Madan Siddharth, Chaudhuri Zia
Department of Ophthalmology, University College of Medical Sciences and Associated GTB Hospital, University of Delhi, New Delhi, India.
Department of Ophthalmology, Lady Hardinge Medical College and Associated Hospitals, University of Delhi, Dr. RML Hospital and ABVIMS, New Delhi, India.
Oman J Ophthalmol. 2022 Sep 16;15(3):363-365. doi: 10.4103/ojo.ojo_194_21. eCollection 2022 Sep-Dec.
Incontinentia pigmenti (IP) is a rare neurocutaneous syndrome of X-linked dominant inheritance (1:40000 births in the Caucasian population) which is usually lethal in males. It commonly presents with skin, central nervous system, and dental anomalies. Ophthalmic associations of IP include intra-ocular anomalies such as leukocoria, megalocornea, corneal edema, band keratopathy, bullous keratopathy, iridocorneal attachments, macular capillary dropout, peripheral arteriovenous shunts, retinal neovascularization, vitreous hemorrhage, preretinal fibrosis, traction retinal detachment as well as strabismus.
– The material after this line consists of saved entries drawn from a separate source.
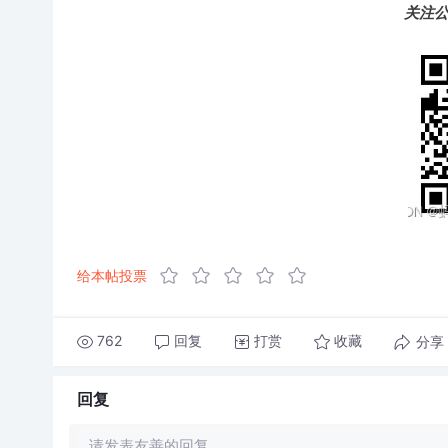
关注公
给本帖投票
762
回复
打赏
分享
收藏
回复
请发表友善的回复…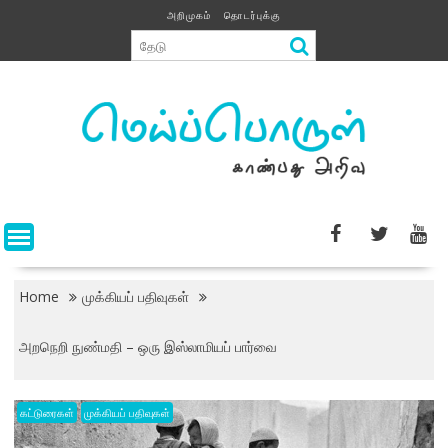
Skip
அறிமுகம்
தொடர்புக்கு
to
content
Home
முக்கியப் பதிவுகள்
அறநெறி நுண்மதி – ஒரு இஸ்லாமியப் பார்வை
கட்டுரைகள்
முக்கியப் பதிவுகள்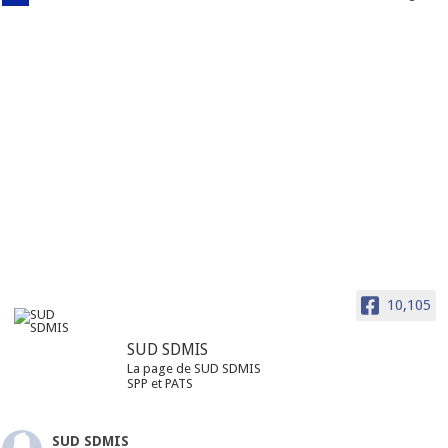
10,105
SUD SDMIS
La page de SUD SDMIS
SPP et PATS
SUD SDMIS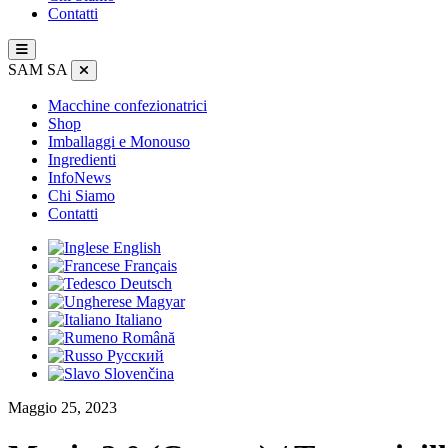
Contatti
SAM SA
Macchine confezionatrici
Shop
Imballaggi e Monouso
Ingredienti
InfoNews
Chi Siamo
Contatti
English
Français
Deutsch
Magyar
Italiano
Română
Русский
Slovenčina
Maggio 25, 2023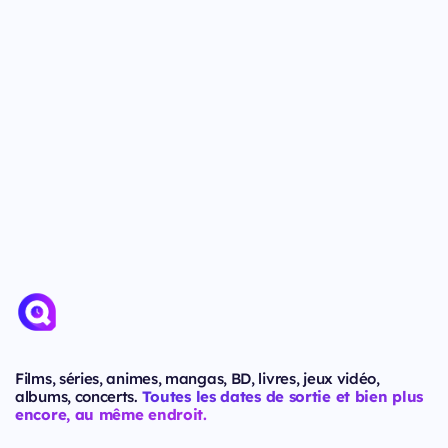
Films, séries, animes, mangas, BD, livres, jeux vidéo,
albums, concerts.
Toutes les dates de sortie et bien plus
encore, au même endroit.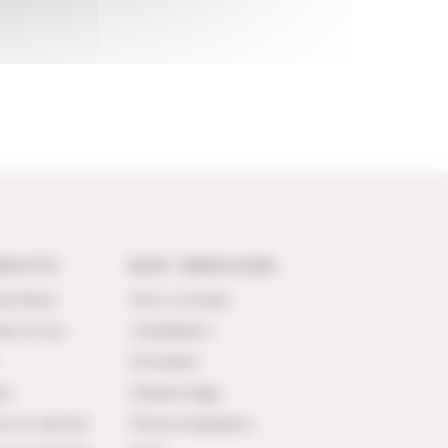
DUITS
NOS SERVICES
les Blue
Mon compte
les Firma
Installation
Entretien
es
Dépannage
ns en sachet
Personnalisation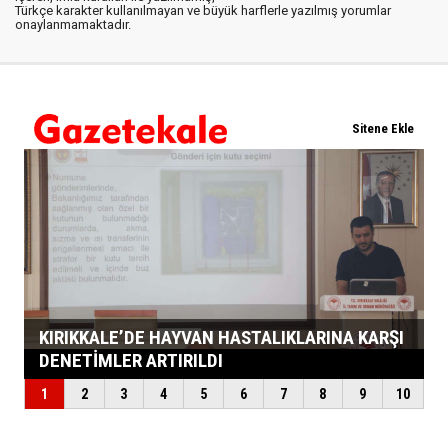
Türkçe karakter kullanılmayan ve büyük harflerle yazılmış yorumlar
onaylanmamaktadır.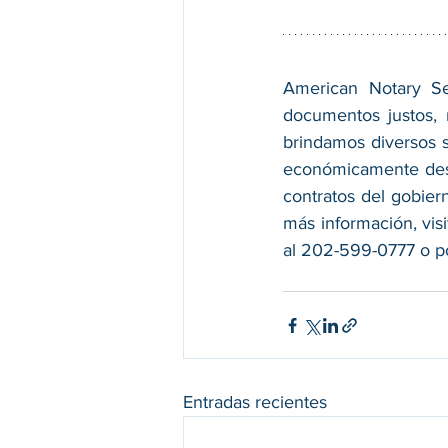
American Notary Ser
documentos justos, r
brindamos diversos s
económicamente desf
contratos del gobier
más información, visi
al 202-599-0777 o po
Entradas recientes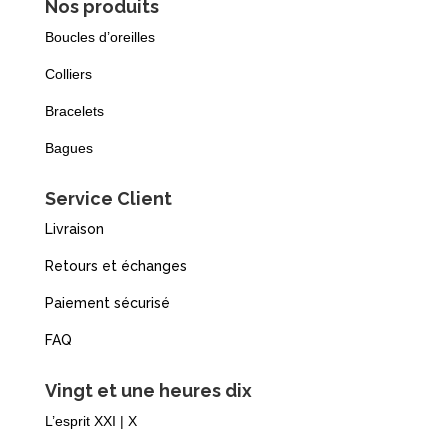
Nos produits
Boucles d’oreilles
Colliers
Bracelets
Bagues
Service Client
Livraison
Retours et échanges
Paiement sécurisé
FAQ
Vingt et une heures dix
L’esprit XXI | X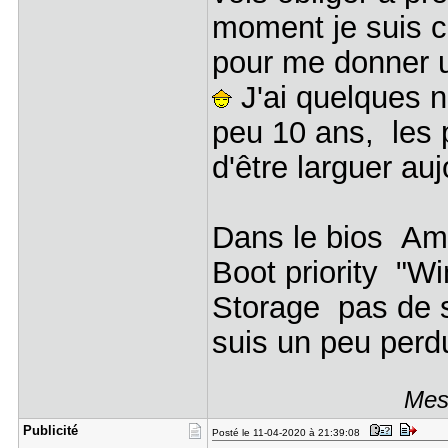
moment je suis c
pour me donner u
J'ai quelques 
peu 10 ans, les p
d'être larguer auj
Dans le bios Am
Boot priority "
Storage pas de 
suis un peu per
Mes
Publicité
Posté le 11-04-2020 à 21:39:08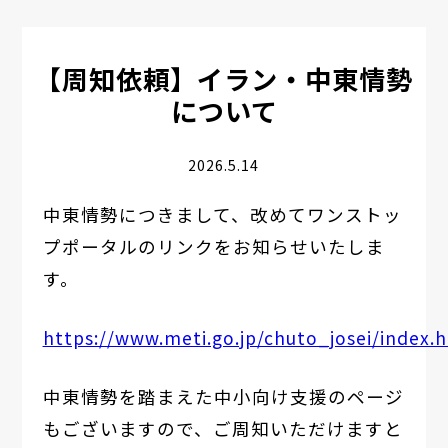
【周知依頼】イラン・中東情勢
について
2026.5.14
中東情勢につきまして、改めてワンストッ
プポータルのリンクをお知らせいたしま
す。
https://www.meti.go.jp/chuto_josei/index.
中東情勢を踏まえた中小向け支援のページ
もございますので、ご周知いただけますと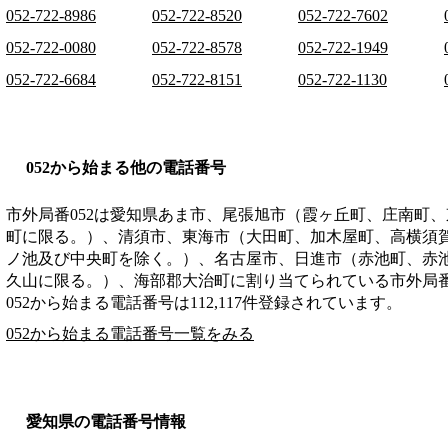
052-722-8986
052-722-8520
052-722-7602
052-722-0080
052-722-8578
052-722-1949
052-722-6684
052-722-8151
052-722-1130
052から始まる他の電話番号
市外局番
052
は
愛知県あま市、尾張旭市（霞ヶ丘町、庄南町、
町に限る。）、清須市、東海市（大田町、加木屋町、高横須
ノ池及び中央町を除く。）、名古屋市、日進市（赤池町、赤
久山に限る。）、海部郡大治町
に割り当てられている市外局
052から始まる電話番号は112,117件登録されています。
052から始まる電話番号一覧をみる
愛知県の電話番号情報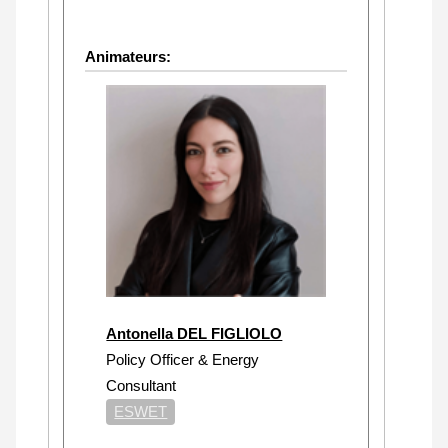
Animateurs:
Antonella DEL FIGLIOLO
Policy Officer & Energy
Consultant
ESWET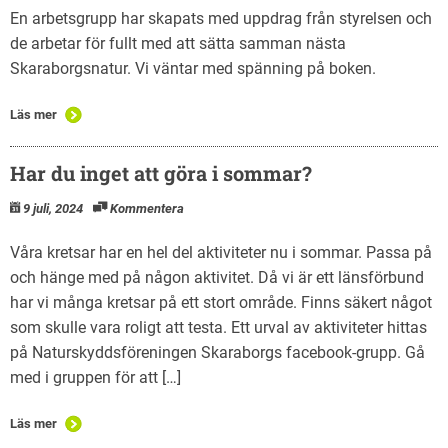
En arbetsgrupp har skapats med uppdrag från styrelsen och
de arbetar för fullt med att sätta samman nästa
Skaraborgsnatur. Vi väntar med spänning på boken.
Läs mer
Har du inget att göra i sommar?
9 juli, 2024
Kommentera
Våra kretsar har en hel del aktiviteter nu i sommar. Passa på
och hänge med på någon aktivitet. Då vi är ett länsförbund
har vi många kretsar på ett stort område. Finns säkert något
som skulle vara roligt att testa. Ett urval av aktiviteter hittas
på Naturskyddsföreningen Skaraborgs facebook-grupp. Gå
med i gruppen för att […]
Läs mer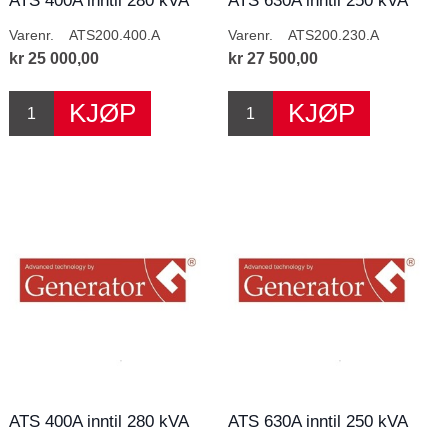
ATS 400A inntil 280 kVA
ATS 630A inntil 250 kVA
400V
230V
Varenr.
ATS200.400.A
Varenr.
ATS200.230.A
kr 25 000,00
kr 27 500,00
ATS 400A inntil 280 kVA
ATS 630A inntil 250 kVA
400V
230V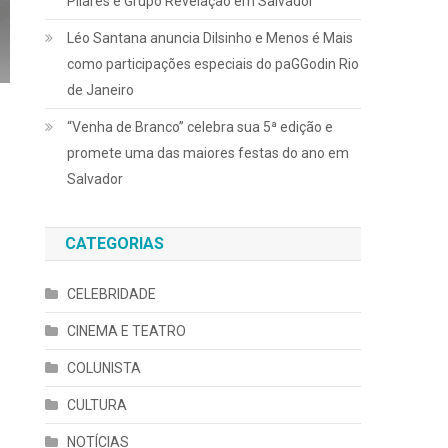
Pilares e Grupo Revelação em Salvador
Léo Santana anuncia Dilsinho e Menos é Mais
como participações especiais do paGGodin Rio
de Janeiro
“Venha de Branco” celebra sua 5ª edição e
promete uma das maiores festas do ano em
Salvador
CATEGORIAS
CELEBRIDADE
CINEMA E TEATRO
COLUNISTA
CULTURA
NOTÍCIAS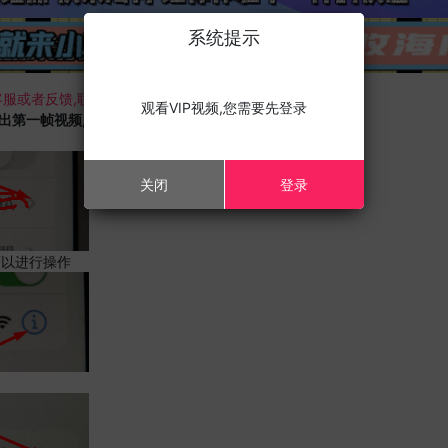
系统提示
服或者反馈,联系我们;
观看VIP视频,您需要先登录
载出第一帧视频,且您的设备为苹果手机,请进行以下修改;
关闭
登录
可以进行操作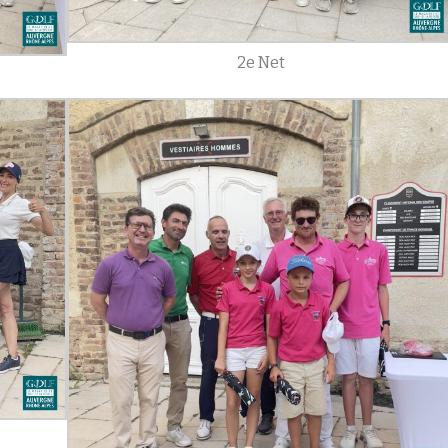
2e Net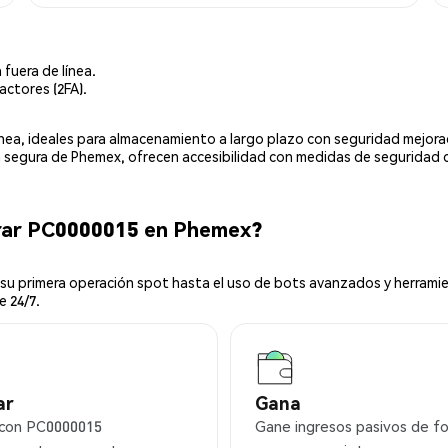
 fuera de línea.
actores (2FA).
línea, ideales para almacenamiento a largo plazo con seguridad mejor
ia segura de Phemex, ofrecen accesibilidad con medidas de seguridad 
rar PC0000015 en Phemex?
u primera operación spot hasta el uso de bots avanzados y herramie
e 24/7.
ar
Gana
con PC0000015
Gane ingresos pasivos de f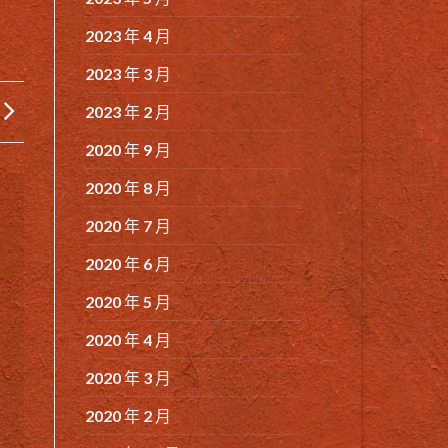
2023 年 4 月
2023 年 3 月
2023 年 2 月
2020 年 9 月
2020 年 8 月
2020 年 7 月
2020 年 6 月
2020 年 5 月
2020 年 4 月
2020 年 3 月
2020 年 2 月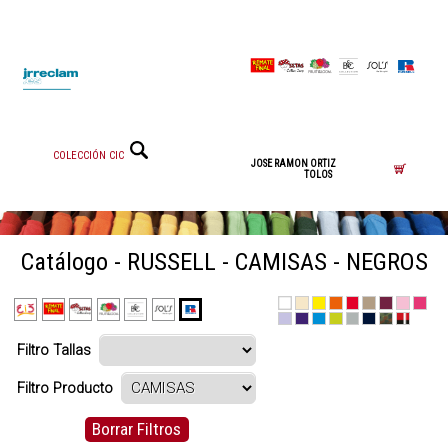
COLECCIÓN CIC
JOSE RAMON ORTIZ
TOLOS
Catálogo - RUSSELL - CAMISAS - NEGROS
Filtro Tallas
Filtro Producto
Borrar Filtros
We report an 18-month-old developmentally delayed female child with diagnosed IP and infantile spasms conforming to the west syndrome triad, who presented with left eye microphthalmia and persistent hyperplastic primary vitreous and discuss this rare ophthalmic presentation.
色素失禁症(IP)是一种罕见的X连锁显性遗传神经皮肤综合征(在白种人人群中发病率为1:40000),男性通常致死。它常表现为皮肤、中枢神经系统和牙齿异常。色素失禁症的眼部相关表现包括眼内异常,如白瞳症、巨角膜、角膜水肿、带状角膜病变、大泡性角膜病变、虹膜角膜粘连、黄斑毛细血管缺失、周边动静脉分流、视网膜新生血管形成、玻璃体积血、视网膜前纤维化、牵拉性视网膜脱离以及斜视。我们报告一名18个月大发育迟缓的女童,诊断为色素失禁症并伴有符合韦斯特综合征三联征的婴儿痉挛症,该女童出现左眼小眼症和持续性增生性原发性玻璃体,并讨论了这种罕见的眼部表现。